Understanding Your Toothache & Getting It Under Control
There are many reasons for toothaches, and all of them can be treated in some way. While the most common cause of a painful and annoying toothache is a cavity, gum disease also causes toothaches, and so do other problems with the mouth and the jaw.
It’s absolutely essential that you have a toothache checked as soon as you discover it because there are many things that can cause it, including clenching, a jaw disorder called TMJ or other conditions in your head including sinus pressure. Many of these problems require professional treatment.
If you have a toothache, you may experience the following symptoms:
- a constant, sharp or throbbing pain, sometimes only when pressure is applied
- swelling of the gums or the face around the tooth
- a fever
- a generalized headache
- bad-tasting drainage from around the tooth.
You may get some relieve from Motrin, Advil or another over-the-counter pain reliever. Just remember to take that the medicine as often as directed on the package and not to take more than the maximum dosage.
Pregnancy can complicate dental treatment, but dental work that can’t wait until after delivery is usually safe during the second trimester.
What causes a toothache?
A toothache can be caused by any of the following conditions or a combination of two or more:
- a dental cavity
- an abscess
- cracked tooth syndrome
- gum disease
- a damaged filling
- repetitive motion of the jaw from chewing or grinding
- TMJ, a jaw condition
Is it necessary to see a dentist about a toothache?
Yes, in most cases that’s the only way to get it to go away. You need to see a dentist for a toothache you’ve had for more than day or two, when the pain is severe or if you have an earache, fever or additional pain when you try to widely open your mouth.
The dentist can determine the cause, take action to prevent spread of any infection or other problems and work on a cure. If an infection spreads to other parts of the skull or face, you have a severe condition that could require extensive treatment.
To treat the toothache the dentist, as always, will take a complete medical history first and examine you. Once the dentist understand how the pain started, how long it has persisted and some other key facts, the dentist will likely take an x-ray and may perform other tests on the mouth, gums, jaws, throat or sinuses depending on what direction the symptoms lead.
What kinds of toothache treatments are available?
The exact treatment is determined by the diagnosis of the cause. If it’s a cavity, a filling may be all that’s needed, but a root canal or even extraction may be the best course of action if the tooth is badly damaged or there is infection of the nerve in the tooth. If bacteria are present inside the tooth, antibiotics may be prescribed along with other actions to clear up the infection before any dental work is done. In some cases, using a cold laser for phototherapy can reduce pain and decrease inflammation. The goal of all treatments is to stabilize and ultimately repair the condition — and bring the pain to an end.
Can toothaches be prevented?
Yes, in some cases.

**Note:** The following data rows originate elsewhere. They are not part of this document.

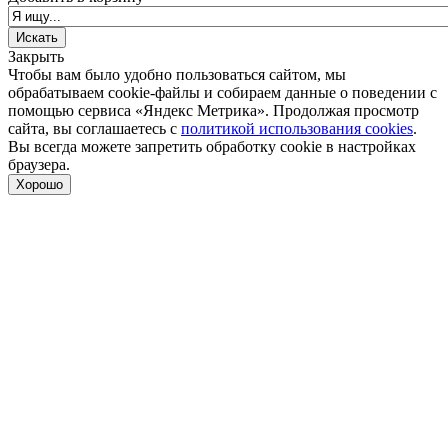
Закрыть
Чтобы вам было удобно пользоваться сайтом, мы
обрабатываем cookie-файлы и собираем данные о поведении с
помощью сервиса «Яндекс Метрика». Продолжая просмотр
сайта, вы соглашаетесь с
политикой использования cookies
.
Вы всегда можете запретить обработку cookie в настройках
браузера.
Хорошо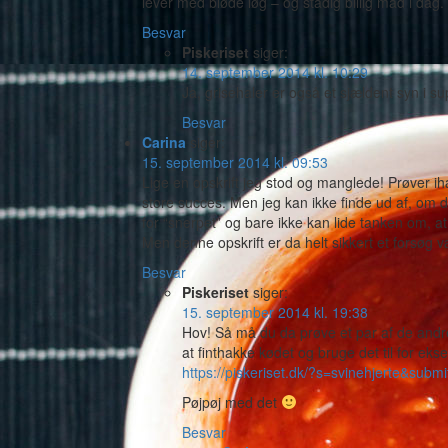
lever med bløde løg – og stadig billig mad i dag.
Besvar
Piskeriset
siger:
14. september 2014 kl. 10:29
Ja, grisehaler er også et sjældent syn i
Besvar
Carina
siger:
15. september 2014 kl. 09:53
Lige en opskrift jeg stod og manglede! Prøver ihæ
store succes. Men jeg kan ikke finde ud af, om de
for “snerpet” og bare ikke kan lide tanken om, a
Men denne opskrift er da helt sikkert et forsøg 
Besvar
Piskeriset
siger:
15. september 2014 kl. 19:38
Hov! Så må du da prøve et par af de andre 
at finthakke kødet og bruge det til for ek
https://piskeriset.dk/?s=svinehjerte&su
Pøjpøj med det
Besvar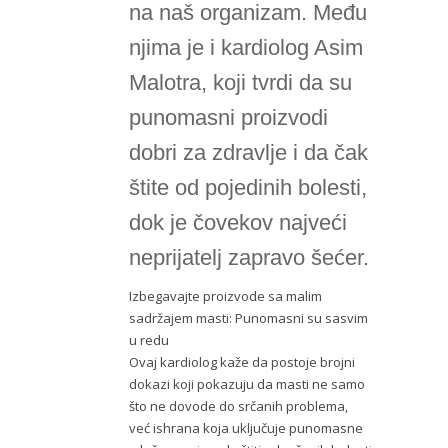
na naš organizam. Među
njima je i kardiolog Asim
Malotra, koji tvrdi da su
punomasni proizvodi
dobri za zdravlje i da čak
štite od pojedinih bolesti,
dok je čovekov najveći
neprijatelj zapravo šećer.
Izbegavajte proizvode sa malim
sadržajem masti: Punomasni su sasvim
u redu
Ovaj kardiolog kaže da postoje brojni
dokazi koji pokazuju da masti ne samo
što ne dovode do srčanih problema,
već ishrana koja uključuje punomasne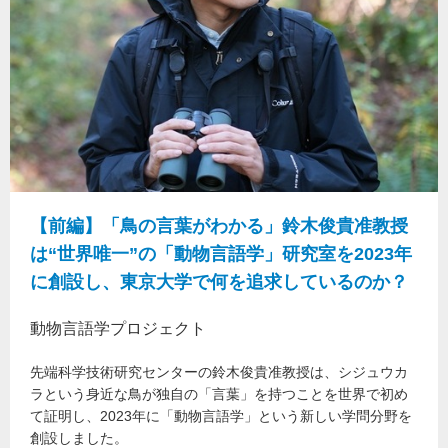
【前編】「鳥の言葉がわかる」鈴木俊貴准教授
は“世界唯一”の「動物言語学」研究室を2023年
に創設し、東京大学で何を追求しているのか？
動物言語学プロジェクト
先端科学技術研究センターの鈴木俊貴准教授は、シジュウカ
ラという身近な鳥が独自の「言葉」を持つことを世界で初め
て証明し、2023年に「動物言語学」という新しい学問分野を
創設しました。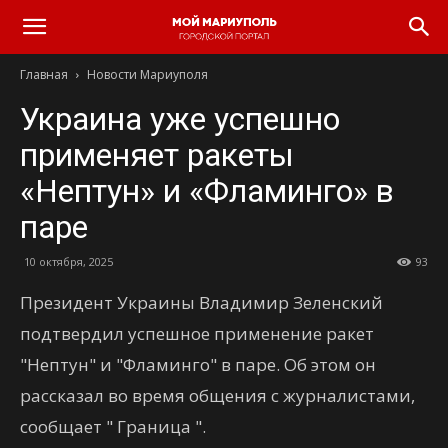
Главная
Новости Мариуполя
Украина уже успешно
применяет ракеты
«Нептун» и «Фламинго» в
паре
10 октября, 2025
93
Президент Украины Владимир Зеленский
подтвердил успешное применение ракет
"Нептун" и "Фламинго" в паре. Об этом он
рассказал во время общения с журналистами,
сообщает " Граница ".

Many are the result of decay, and good oral hygiene is the best preventative practice. That means brushing, flossing and more. The best toothpaste is one you make yourself, and cleaning your teeth thoroughly means using ozone-infused water to eliminate bacteria. See your dentist every six months for a cleaning and evaluation too. This can help spot problems before they turn into toothaches.
Whatever the cause and whatever the underlying problem, a toothache can be treated — and you can get on with your life.